Exoplanet HD 189733b Gets Blasted by Eruption From Its Host Star
Astronomers using data from NASA's Hubble Space Telescope have detected significant changes in the atmosphere of a planet (HD 189733b) located beyond our solar system. The variations occurred in response to a powerful eruption on the planet's host star, an event observed by NASA's Swift satellite. The artist's rendering above illustrates the evaporation of HD 189733b's atmosphere in response to a powerful eruption from its host star.
Lead researcher Alain Lecavelier des Etangs at the Paris Institute of Astrophysics (IAP), says, "The multiwavelength coverage by Hubble and Swift has given us an unprecedented view of the interaction between a flare on an active star and the atmosphere of a giant planet."
HD 189733b, a gas giant similar to Jupiter, but it is about 14% larger and more massive. The exoplanet is classified as a "hot Jupiter." Previous Hubble observations indicate the planet's deep atmosphere reaches a temperature of about 1,900 degrees Fahrenheit (1,030 C). The planet circles its star at a distance of only 3 million miles, which is about 30 times closer than Earth's distance from the sun. The planet is so close to its host star that it completes an orbit every 2.2 days.
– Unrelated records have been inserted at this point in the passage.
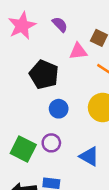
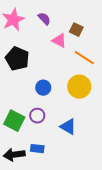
pink triangle: (78, 51) -> (59, 41), turned 35
black pentagon: (44, 75) -> (17, 59), moved

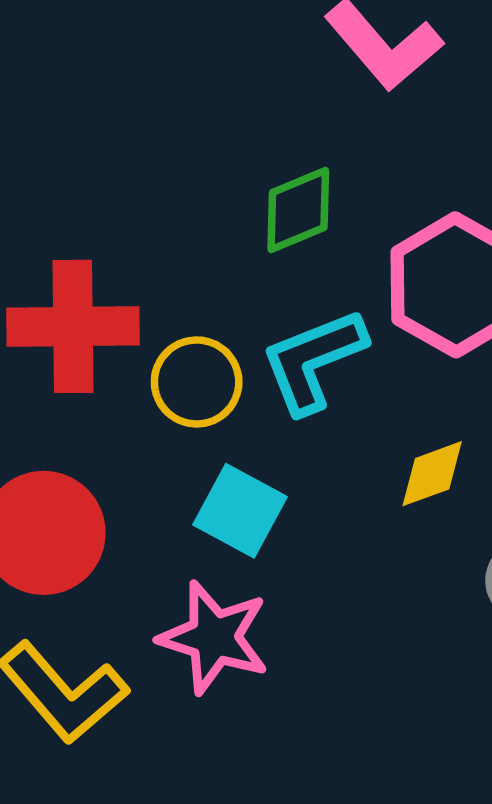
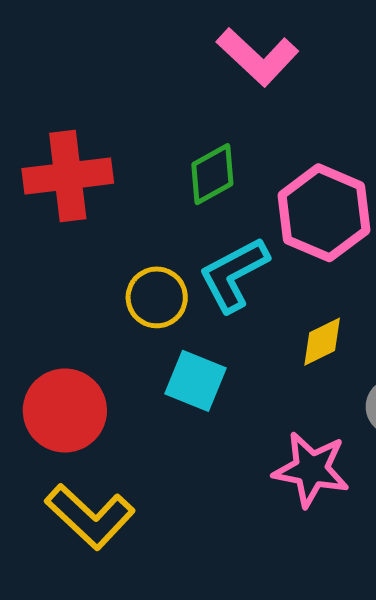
red cross: (73, 326) -> (68, 176), moved
pink star: (214, 637) -> (311, 469), moved

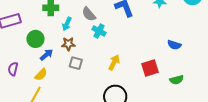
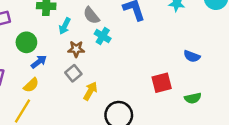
brown star: (68, 44) -> (76, 49), moved
yellow arrow: (114, 62) -> (90, 91), moved
gray square: (76, 63) -> (73, 73), turned 32

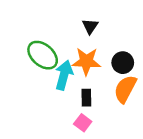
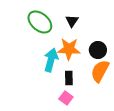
green ellipse: (43, 55) -> (40, 22), moved

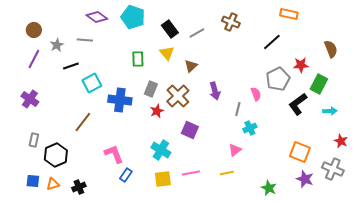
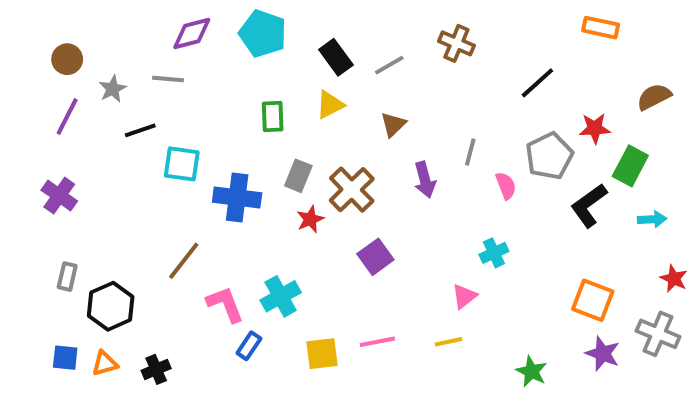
orange rectangle: (289, 14) -> (601, 28), moved
purple diamond: (97, 17) -> (192, 34), turned -50
brown semicircle: (331, 49) -> (654, 97), turned -96
yellow triangle: (167, 53) -> (330, 105), turned 42
brown triangle: (191, 66) -> (393, 124), moved
cyan square: (92, 83) -> (182, 164), turned 36
gray line: (238, 109) -> (470, 152), moved
brown line: (83, 122) -> (184, 261), moved
purple square: (190, 130) -> (375, 257), turned 30
cyan cross: (161, 150) -> (281, 296), moved, turned 30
The planet's star, named HD 189733A, is about 80% the size and mass of our sun.
In April 2010, researchers observed a single transit using Hubble's Space Telescope Imaging Spectrograph (STIS), but they detected no trace of the planet's atmosphere. Follow-up STIS observations in September 2011 showed a surprising reversal, with evidence that a plume of gas was streaming away from the exoplanet. The researchers determined that at least 1,000 tons of gas was leaving the planet's atmosphere every second. Because X-rays and extreme ultraviolet starlight heat the planet's atmosphere and likely drive its escape, the team also monitored the star with Swift's X-ray Telescope (XRT). On Sept. 7, 2011, just eight hours before Hubble was scheduled to observe the transit, Swift was monitoring the star when it unleashed a powerful flare. It brightened by 3.6 times in X-rays, a spike occurring atop emission levels that already were greater than the sun's. The astronomers say HD 189733b encountered about 3 million times as many X-rays as Earth receives from a solar flare at the threshold of the X class.
Study co-author Peter Wheatley, a physicist at the University of Warwick in England, says, "The planet's close proximity to the star means it was struck by a blast of X-rays tens of thousands of times stronger than the Earth suffers even during an X-class solar flare, the strongest category."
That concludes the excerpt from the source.